The Writings of Maria Valtorta

622. Apparition à Jeanne, femme de Kouza.

622. Jesus appears to Johanna of Chuza.

622.1

Dans une riche pièce où la lumière de l’extérieur filtre à peine, Jeanne pleure dans un total abandon sur un siège près d’un lit bas, couvert de splendides couvertures. Un bras appuyé sur le bord du lit et le front posé sur son bras, elle est secouée de sanglots qui doivent lui rompre la poitrine. Essoufflée, elle lève un moment la tête pour respirer, laissant voir une large tache humide sur la couverture précieuse ; son visage est littéralement inondé de larmes. Puis elle le penche de nouveau sur son bras, et on ne voit plus d’elle que son cou, fin et très blanc, la masse de ses cheveux bruns, ses épaules et le sommet du tronc très élancés. Le reste se perd dans la pénombre qui fait disparaître son corps, enveloppé dans un vêtement violet foncé.

Sans déplacer le rideau ni entrouvrir la porte, Jésus entre et s’approche d’elle sans bruit. Il lui effleure les cheveux de sa main et demande dans un murmure :

« Pourquoi pleures-tu, Jeanne ?»

Jeanne doit croire que c’est son ange gardien qui l’interroge, et elle ne voit rien, car elle ne lève pas la tête du bord du lit. Dans un sanglot encore plus désolé, elle confie son tourment :

« Parce que je n’ai même plus le tombeau du Seigneur pour aller verser mes larmes et n’être pas seule…

– Mais il est ressuscité. N’en es-tu pas heureuse ?

– Oh si ! Mais toutes l’ont vu, excepté Marthe et moi. Marthe le verra sûrement à Béthanie… car là, c’est une maison amie. Mais la mienne… la mienne n’est plus une maison amie… J’ai tout perdu avec sa Passion : mon Maître, l’amour de mon mari… et même son âme… car il ne croit pas… il ne croit pas… et se gausse de moi… Il va jusqu’à m’imposer de ne plus même vénérer la mémoire de mon Sauveur, pour ne pas lui porter tort, à lui… Pour lui, l’intérêt humain est plus important… Moi… moi… je ne sais pas si je continue à l’aimer ou si j’éprouve pour lui du dégoût. Je ne sais s’il me faut lui obéir comme épouse ou lui désobéir, comme mon âme le souhaiterait, à cause du lien sponsal de mon esprit avec le Christ à qui je reste fidèle… Je voudrais tant savoir… Et qui pourrait me conseiller, si la pauvre Jeanne ne peut plus le rejoindre ? Pour mon Seigneur, la Passion est finie… mais pour moi, elle a commencé vendredi, et elle continue… Oh ! moi je suis si faible, je n’ai pas la force de porter cette croix !…

– Mais si lui t’aidait, voudrais-tu la porter pour lui ?

– Oh oui ! Pourvu qu’il m’aide… Il sait, lui, comme il est rude de porter seul sa croix… Ah ! pitié de mon malheur !
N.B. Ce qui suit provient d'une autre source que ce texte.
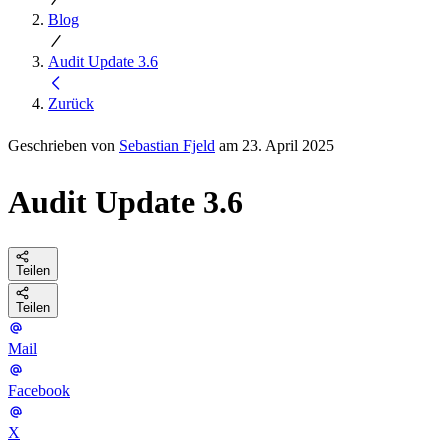
Blog
Audit Update 3.6
Zurück
Geschrieben von
Sebastian Fjeld
am 23. April 2025
Audit Update 3.6
Teilen
Teilen
Mail
Facebook
X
– Oui. Je sais combien il est rude de porter seul sa croix. C’est pour cela que je suis venu et que je suis à tes côtés.

622.2

Jeanne, comprends-tu qui est celui qui te parle ? Ta maison n’est plus amie du Christ ? Pourquoi ? Ton époux terrestre a beau ressembler à un astre couvert de miasmes humains, toi, tu es toujours Jeanne de Jésus. Le Maître ne t’a pas quittée. Jésus ne quitte jamais les âmes devenues ses épouses. Il est toujours le Maître, l’Ami, l’Epoux, même maintenant qu’il est le Ressuscité. Lève la tête, Jeanne. Regarde-moi. A cette heure d’instruction secrète, plus douce que si je t’étais apparu comme aux autres, je t’apprends ce que devra être ta conduite future, ce que devra être celle de nombre de tes sœurs. Aime avec patience et soumission ton époux troublé. Augmente ta douceur d’autant plus que fermente en lui l’amertume des peurs humaines. Fais croître ta clarté spirituelle d’autant plus qu’il engendre de lui-même des ombres d’intérêts terrestres. Sois fidèle pour deux. Et sois courageuse dans ton mariage spirituel. Combien, dans l’avenir, devront choisir entre la volonté de Dieu et celle de leur conjoint ! Mais elles seront grandes quand, par dessus l’amour et la maternité, elles suivront Dieu. Ta passion commence, oui. Mais tu vois que toute passion se termine par une résurrection… »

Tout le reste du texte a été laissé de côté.